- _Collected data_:
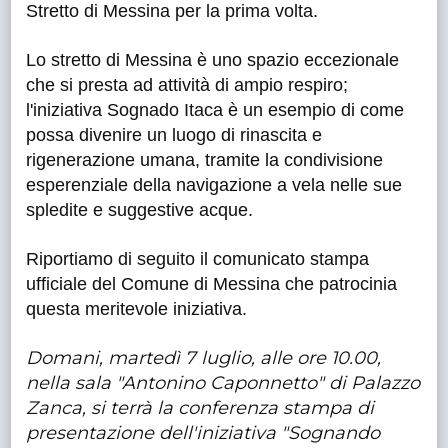
Stretto di Messina per la prima volta.
Lo stretto di Messina è uno spazio eccezionale
che si presta ad attività di ampio respiro;
l'iniziativa Sognado Itaca è un esempio di come
possa divenire un luogo di rinascita e
rigenerazione umana, tramite la condivisione
esperenziale della navigazione a vela nelle sue
spledite e suggestive acque.
Riportiamo di seguito il comunicato stampa
ufficiale del Comune di Messina che patrocinia
questa meritevole iniziativa.
Domani, martedì 7 luglio, alle ore 10.00,
nella sala "Antonino Caponnetto" di Palazzo
Zanca, si terrà la conferenza stampa di
presentazione dell'iniziativa "Sognando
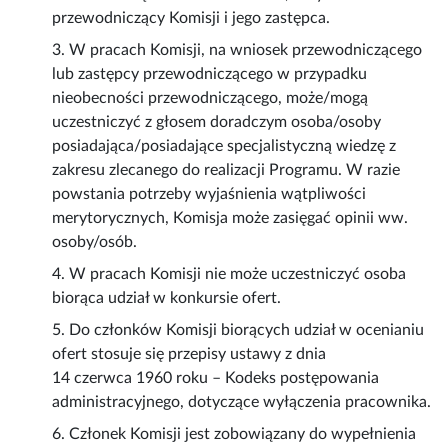
przewodniczący Komisji i jego zastępca.
3. W pracach Komisji, na wniosek przewodniczącego
lub zastępcy przewodniczącego w przypadku
nieobecności przewodniczącego, może/mogą
uczestniczyć z głosem doradczym osoba/osoby
posiadająca/posiadające specjalistyczną wiedzę z
zakresu zlecanego do realizacji Programu. W razie
powstania potrzeby wyjaśnienia wątpliwości
merytorycznych, Komisja może zasięgać opinii ww.
osoby/osób.
4. W pracach Komisji nie może uczestniczyć osoba
biorąca udział w konkursie ofert.
5. Do członków Komisji biorących udział w ocenianiu
ofert stosuje się przepisy ustawy z dnia
14 czerwca 1960 roku – Kodeks postępowania
administracyjnego, dotyczące wyłączenia pracownika.
6. Członek Komisji jest zobowiązany do wypełnienia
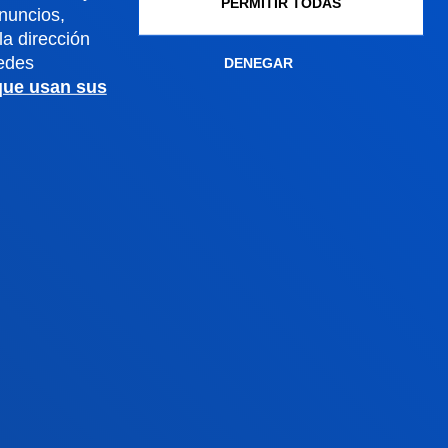
PERMITIR TODAS
anuncios,
Gestiones académicas
a dirección
edes
DENEGAR
 que usan sus
Sede Madrid
Conoce la sede
+34 915 77 61 89
Contacto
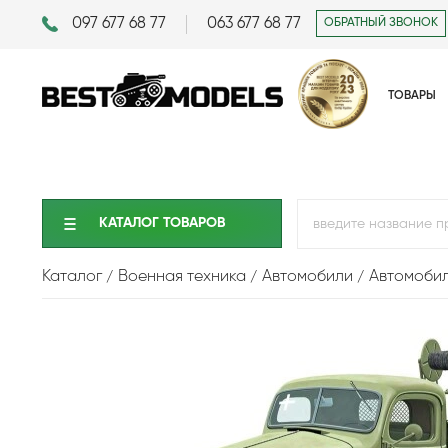
097 677 68 77
063 677 68 77
ОБРАТНЫЙ ЗВОНОК
ТОВАРЫ
КАТАЛОГ ТОВАРОВ
Каталог
Военная техника
Автомобили
Автомобил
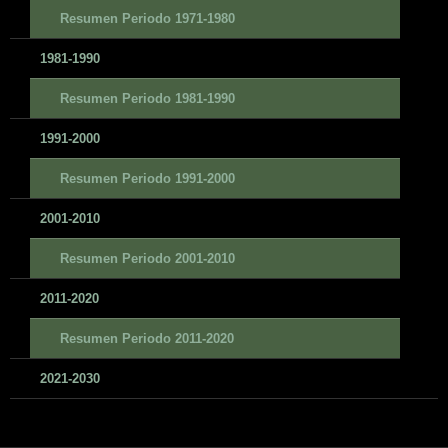
Resumen Periodo 1971-1980
1981-1990
Resumen Periodo 1981-1990
1991-2000
Resumen Periodo 1991-2000
2001-2010
Resumen Periodo 2001-2010
2011-2020
Resumen Periodo 2011-2020
2021-2030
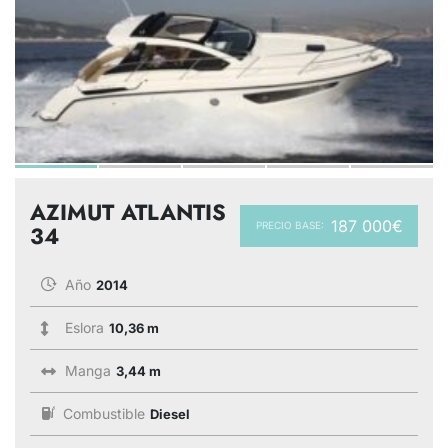
AZIMUT ATLANTIS
187 000€
PRECIO BASE:
34
Año
2014
Eslora
10,36 m
Manga
3,44 m
Combustible
Diesel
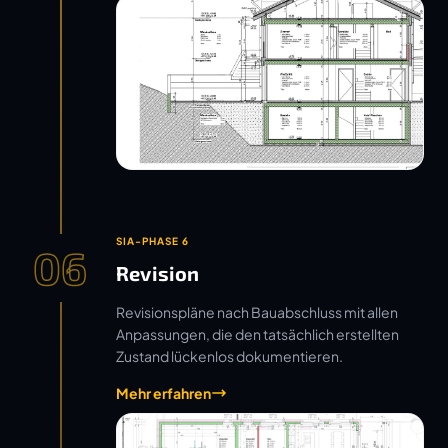
SIA-PHASE 6
06
Revision
Revisionspläne nach Bauabschluss mit allen
Anpassungen, die den tatsächlich erstellten
Zustand lückenlos dokumentieren.
Mehr erfahren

- _TASK DETAILS_:
Among the entries above, how many lines hold the word "Resumen"? Reply with only that number.

- _COMPLETED TASK_:
5